Comparison of corridor-level fatal and injury crash models with site-level models for network screening purposes on Florida urban and suburban divided arterials.

Objective: Develop corridor-level network screening models to identify high-risk corridors where safety improvements could be implemented to reduce fatal and injury (FI) crashes. Methods: A novel corridor definition focused on context classification and lane count was developed and applied to urban and suburban four-lane divided arterial roadways in Florida. Negative binomial regression models were developed for multi- and single-vehicle crashes using 80% of the corridors (training set). Crash frequency predictions were obtained from the developed corridor models and similar site-level models from the Highway Safety Manual (HSM) models for the remaining 20% of the corridors (testing set). Results from all models were adjusted using the empirical Bayes (EB) method. Results: A total of 130 corridors were identified across seven counties. These corridors contained approximately 349 km (217 miles) of roadway and experienced 11,437 multi-vehicle and 746 single-vehicle crashes that resulted in fatalities or injuries from 2017 to 2021. After applying the HSM site-level models and the developed corridor-level models to the testing set (both with and without EB adjustments), the corridor-level models with EB adjustments were the most accurate for corridor crash prediction.
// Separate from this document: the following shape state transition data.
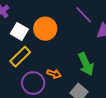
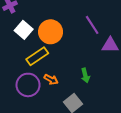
yellow rectangle: (20, 57) -> (37, 56), moved
green arrow: (86, 64) -> (85, 75), size x0.6

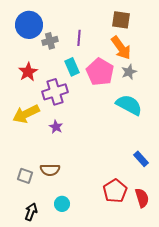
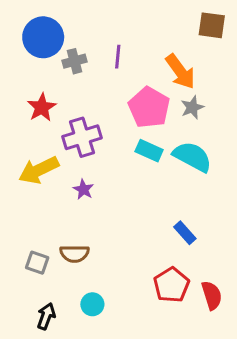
brown square: (121, 20) -> (212, 25), moved
cyan rectangle: (72, 67) -> (149, 151), moved, turned -42
blue rectangle: (141, 159) -> (185, 233), moved

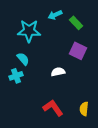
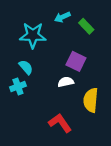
purple square: (78, 51) -> (76, 61), moved
yellow semicircle: (84, 109) -> (91, 100), moved, size x1.5

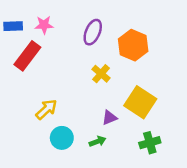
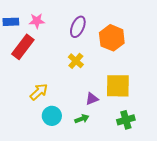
yellow cross: (101, 74) -> (76, 61), moved
yellow square: (140, 102) -> (118, 86), turned -32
Applying the corridor-level models with EB adjustments to the testing set gave a predicted value of 386.44 crashes/year, which was the closest to the observed crash frequency of 383.20 crashes/year. From the corridor-level models, a 3.48-km (2.16-mile) high-risk corridor in Miami-Dade County was identified and analyzed site-by-site using the HSM methodology to identify specific sites within the corridor where safety improvements could provide the most FI crash reductions. Conclusions: The corridor-level models were more accurate and statistically reliable than similar HSM models while being less data intensive. They also only required corridor-level data rather than data for each intersection and segment. By using readily available data, the methods in this paper can be easily replicated by agencies to develop their own network screening corridor-level models and expedite the identification of corridors in need of safety improvements to reduce FI crashes. Existing site-level network screening methods can be used to supplement the developed corridor-level methodology by identifying high-risk sites within identified high-risk corridors.